→ **Your goal**:
Every line from the one containing "034-534059-60" through the end of the data is to be copied exactly, and nothing outside that range.

→ **Dataset excerpt**:
────────────────────

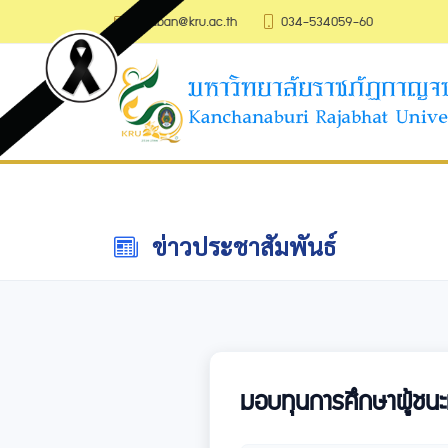
saraban@kru.ac.th
034-534059-60
ข่าวประชาสัมพันธ์
มอบทุนการศึกษาผู้ชนะเ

────────────────────

→ **Task answer**:
034-534059-60
ข่าวประชาสัมพันธ์
มอบทุนการศึกษาผู้ชนะเ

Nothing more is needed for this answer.